Louto was obtained by digging soil from hills 5–10 km from Metsovo within the "Pindos serpentine zone". It was shaped like a ball, crushed into powder, boiled and applied to the walls. Crushing the ball released more than 200 fibers/ml of air, when the accepted limits for occupational exposure are lower than one fiber/ml. There were minuscule fiber concentrations during the rest of the process, while no fibers were detected in the ambient atmosphere of Metsovo.

There has never been any commercial use of the soil within the Pindos serpentine zone other than that mentioned (the asbestos mine in Kozani was functioning until the early 1990s), but there have been several areas where soil had been used by small populations in the remote past for various domestic uses, as in Metsovo. In at least two of them there have been small "epidemics" of mesothelioma. The use of this soil has been abandoned for at least 50–60 years. Outside Greece and Turkey, similar use with similar results has been reported in other areas around the Mediterranean Sea, but also as far as New Caledonia in the Pacific Ocean.

==Projected course==
Having found the most likely cause of PCs and mesotheliomas in Metsovo and the temporal course of its use, from 1940 to 1950 when it was used by all households until 1980-1985 when it was abandoned, it was possible to project the future course of this epidemic. First, other sources of asbestos exposure, after the abandonment of louto, had to be excluded. Two clinical means of measuring exposure were used for this purpose. Both had been positive in practically all exposed Metsovites during the peak of louto use: chest computed tomography (CT) and bronchoalveolar lavage (BAL). A study of Metsovites between the ages of 30 and 50 (Note: They had to be over 30, since this is the time needed for PCs to become apparent radiologically. They also had to be below 50, since older individuals born when louto was still used extensively could have been exposed to it, (even if they claimed that they were not using it at home), from the homes of friends and relatives.) confirmed that louto was the only source of asbestos exposure in Metsovo, as none of the subjects examined had PCs or asbestos fibers.

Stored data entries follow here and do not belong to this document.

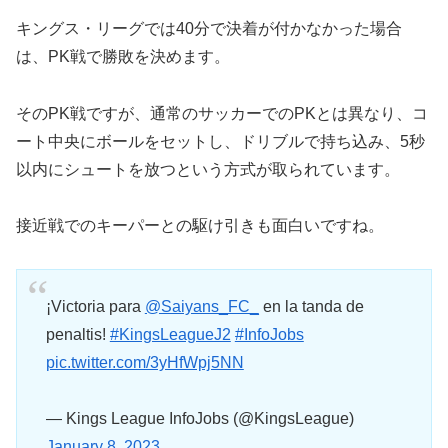
キングス・リーグでは40分で決着が付かなかった場合
は、PK戦で勝敗を決めます。
そのPK戦ですが、通常のサッカーでのPKとは異なり、コ
ート中央にボールをセットし、ドリブルで持ち込み、5秒
以内にシュートを放つという方式が取られています。
接近戦でのキーパーとの駆け引きも面白いですね。
¡Victoria para
@Saiyans_FC_
en la tanda de
penaltis!
#KingsLeagueJ2
#InfoJobs
pic.twitter.com/3yHfWpj5NN
— Kings League InfoJobs (@KingsLeague)
January 8, 2023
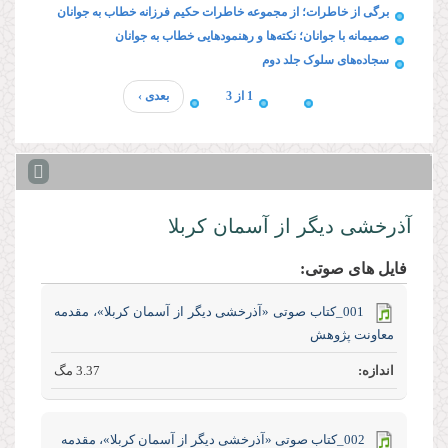
برگی از خاطرات؛ از مجموعه خاطرات حکیم فرزانه خطاب به جوانان
صمیمانه با جوانان؛ نکته‌ها و رهنمودهایی خطاب به جوانان
سجاده‌های سلوک جلد دوم
1 از 3
بعدی ›
آذرخشی‌ دیگر‌ از‌ آسمان‌ کربلا
فایل های صوتی:
001_کتاب صوتی «آذرخشی‌ دیگر‌ از‌ آسمان‌ کربلا»، مقدمه
معاونت پژوهش
3.37 مگ
002_کتاب صوتی «آذرخشی‌ دیگر‌ از‌ آسمان‌ کربلا»، مقدمه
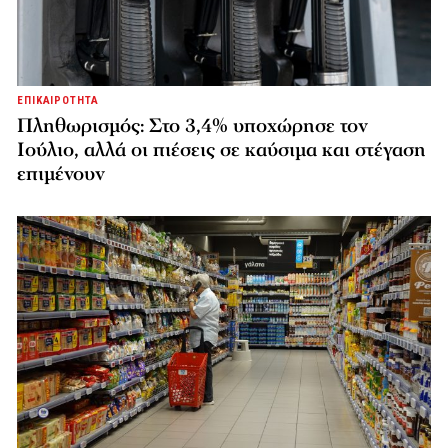
ΕΠΙΚΑΙΡΟΤΗΤΑ
Πληθωρισμός: Στο 3,4% υποχώρησε τον
Ιούλιο, αλλά οι πιέσεις σε καύσιμα και στέγαση
επιμένουν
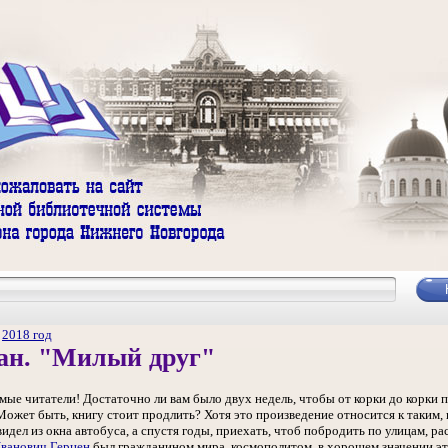
/
2018 год
ан. "Милый друг"
мые читатели! Достаточно ли вам было двух недель, чтобы от корки до корк
Может быть, книгу стоит продлить? Хотя это произведение относится к таким, 
видел из окна автобуса, а спустя годы, приехать, чтоб побродить по улицам, р
ванович Герцен
был гражданином мира, космополитом, в хорошем значении это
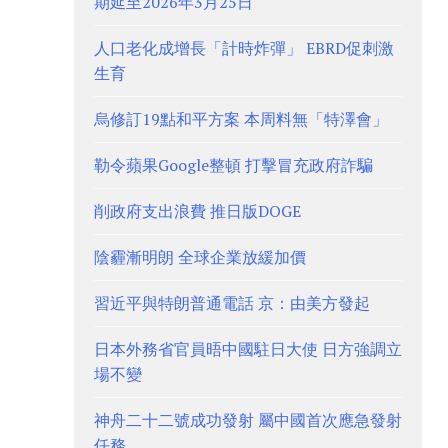
期延至2026年3月25日
人口老化成增長「計時炸彈」 EBRD促刺激
生育
烏修訂19點和平方案 本周料無「特澤會」
勒令蘋果Google整頓 打擊冒充政府詐騙
削政府支出浪費 推日版DOGE
陰霾漸明朗 全球企業放緩加價
習近平與特朗普通電話 京：由美方發起
日本外務省官員晤中國駐日大使 日方強調立
場不變
神舟二十二號成功發射 屬中國首次應急發射
任務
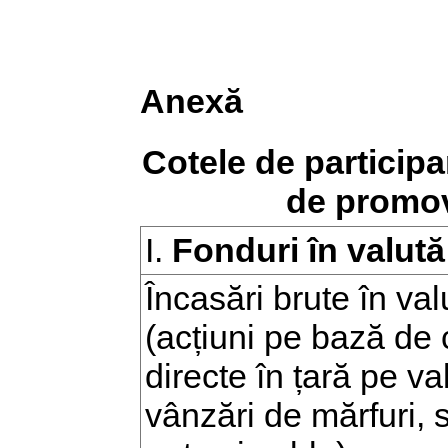
Anexă
Cotele de participar
de promov
I.
Fonduri în valută
Încasări brute în val
(acțiuni pe bază de 
directe în țară pe va
vânzări de mărfuri, s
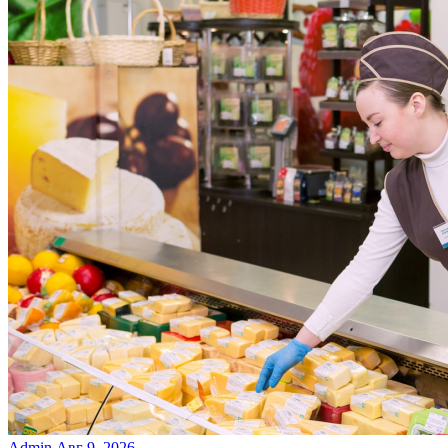
Admin
Авг 9, 2026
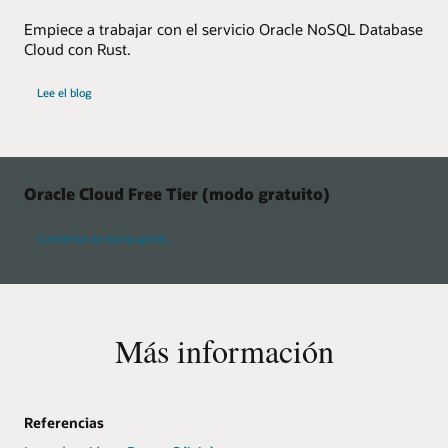
Empiece a trabajar con el servicio Oracle NoSQL Database
Cloud con Rust.
Lee el blog
Oracle Cloud Free Tier (modo gratuito)
Comienza de forma gratis
Más información
Referencias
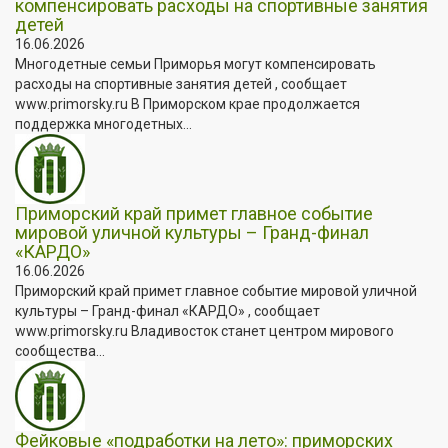
компенсировать расходы на спортивные занятия
детей
16.06.2026
Многодетные семьи Приморья могут компенсировать
расходы на спортивные занятия детей , сообщает
www.primorsky.ru В Приморском крае продолжается
поддержка многодетных...
Приморский край примет главное событие
мировой уличной культуры – Гранд-финал
«КАРДО»
16.06.2026
Приморский край примет главное событие мировой уличной
культуры – Гранд-финал «КАРДО» , сообщает
www.primorsky.ru Владивосток станет центром мирового
сообщества...
Фейковые «подработки на лето»: приморских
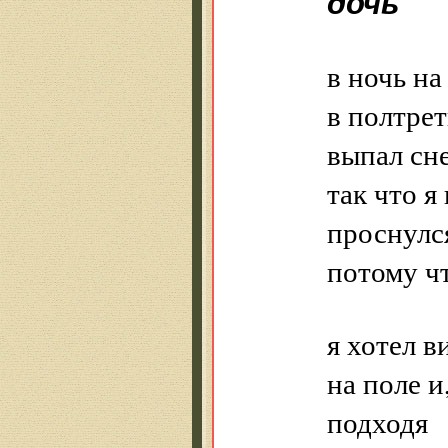
дочь
в ночь на
в полтрет
выпал сне
так что я
проснулся
потому чт
я хотел в
на поле и
подходя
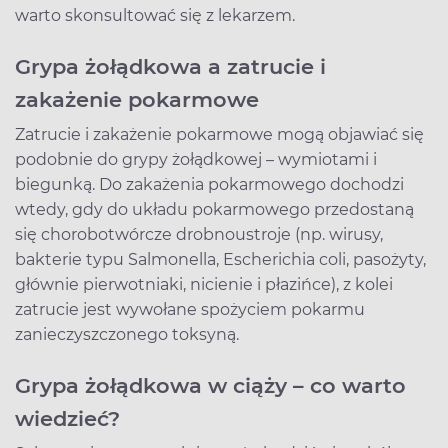
warto skonsultować się z lekarzem.
Grypa żołądkowa a zatrucie i
zakażenie pokarmowe
Zatrucie i zakażenie pokarmowe mogą objawiać się
podobnie do grypy żołądkowej – wymiotami i
biegunką. Do zakażenia pokarmowego dochodzi
wtedy, gdy do układu pokarmowego przedostaną
się chorobotwórcze drobnoustroje (np. wirusy,
bakterie typu Salmonella, Escherichia coli, pasożyty,
głównie pierwotniaki, nicienie i płazińce), z kolei
zatrucie jest wywołane spożyciem pokarmu
zanieczyszczonego toksyną.
Grypa żołądkowa w ciąży – co warto
wiedzieć?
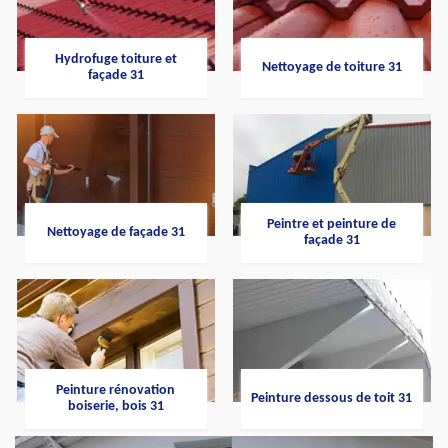
Hydrofuge toiture et
Nettoyage de toiture 31
façade 31
Peintre et peinture de
Nettoyage de façade 31
façade 31
Peinture rénovation
Peinture dessous de toit 31
boiserie, bois 31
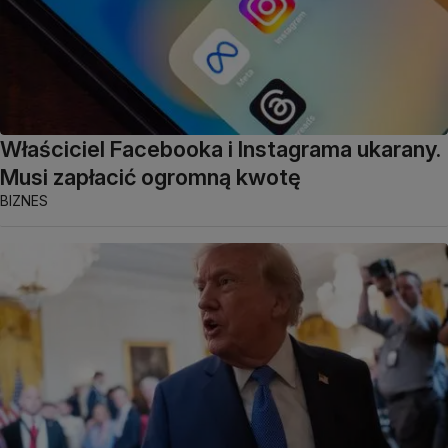
Właściciel Facebooka i Instagrama ukarany.
Musi zapłacić ogromną kwotę
BIZNES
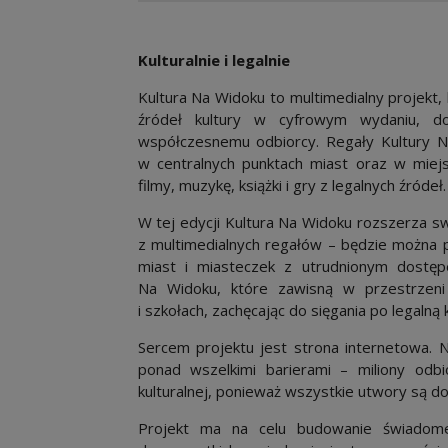
Kulturalnie i legalnie
Kultura Na Widoku to multimedialny projekt
źródeł kultury w cyfrowym wydaniu, d
współczesnemu odbiorcy. Regały Kultury Na 
w centralnych punktach miast oraz w miejs
filmy, muzykę, książki i gry z legalnych źródeł.
W tej edycji Kultura Na Widoku rozszerza sw
z multimedialnych regałów – będzie można p
miast i miasteczek z utrudnionym dostępe
Na Widoku, które zawisną w przestrzeni 
i szkołach, zachęcając do sięgania po legalną k
Sercem projektu jest strona internetowa. N
ponad wszelkimi barierami – miliony odb
kulturalnej, ponieważ wszystkie utwory są 
Projekt ma na celu budowanie świadome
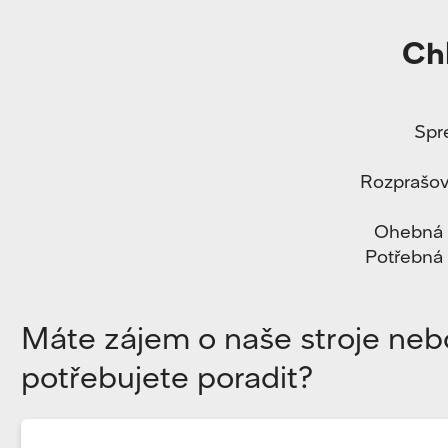
Chl
Spr
Rozprašová
Ohebná h
Potřebná v
Máte zájem o naše stroje neb
potřebujete poradit?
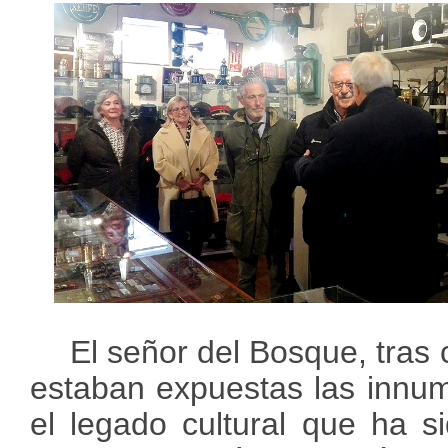
El señor del Bosque, tras
estaban expuestas las innum
el legado cultural que ha s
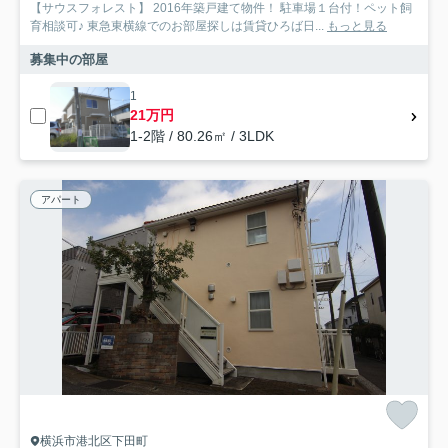
【サウスフォレスト】 2016年築戸建て物件！ 駐車場１台付！ペット飼
育相談可♪ 東急東横線でのお部屋探しは賃貸ひろば日...
もっと見る
募集中の部屋
1
21万円
1-2階 / 80.26㎡ / 3LDK
アパート
横浜市港北区下田町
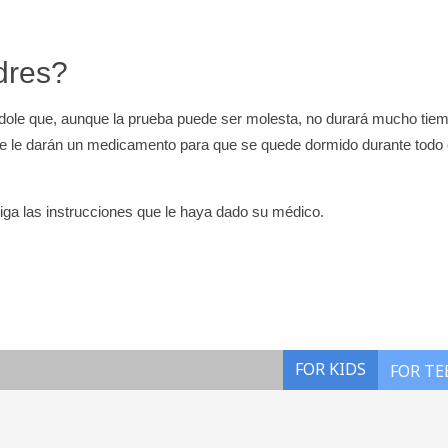
dres?
ndole que, aunque la prueba puede ser molesta, no durará mucho tie
 que le darán un medicamento para que se quede dormido durante todo 
iga las instrucciones que le haya dado su médico.
FOR KIDS
FOR TE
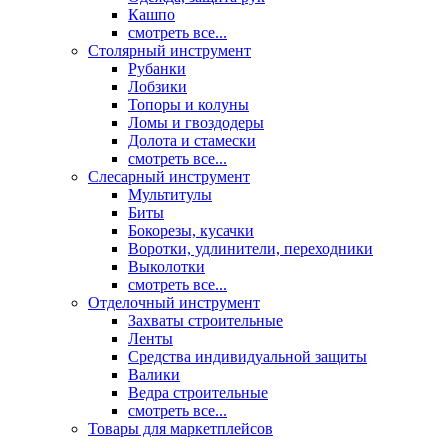
Кашпо
смотреть все...
Столярный инструмент
Рубанки
Лобзики
Топоры и колуны
Ломы и гвоздодеры
Долота и стамески
смотреть все...
Слесарный инструмент
Мультитулы
Биты
Бокорезы, кусачки
Воротки, удлинители, переходники
Выколотки
смотреть все...
Отделочный инструмент
Захваты строительные
Ленты
Средства индивидуальной защиты
Валики
Ведра строительные
смотреть все...
Товары для маркетплейсов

Finally, after thirty years of research it was possible to examine the dynamics of the frequency of PCs among Metsovites between 1980 and 2010. As expected, their frequency was found to be decreasing and the age when PCs are first seen was increasing. In regard to mesothelioma, after the first study in the 1980s, two studies have shown that the incidence of mesothelioma is also dropping. However, the end of this epidemic cannot be predicted safely. Mesotheliomas appear usually 30–50 years after exposure but this can be prolonged, very rarely, to 70 years. Thus, since the use of louto stopped between 1980 and 1985, a decreasing incidence of mesothelioma may be expected until 2020-2030 and possibly 2040.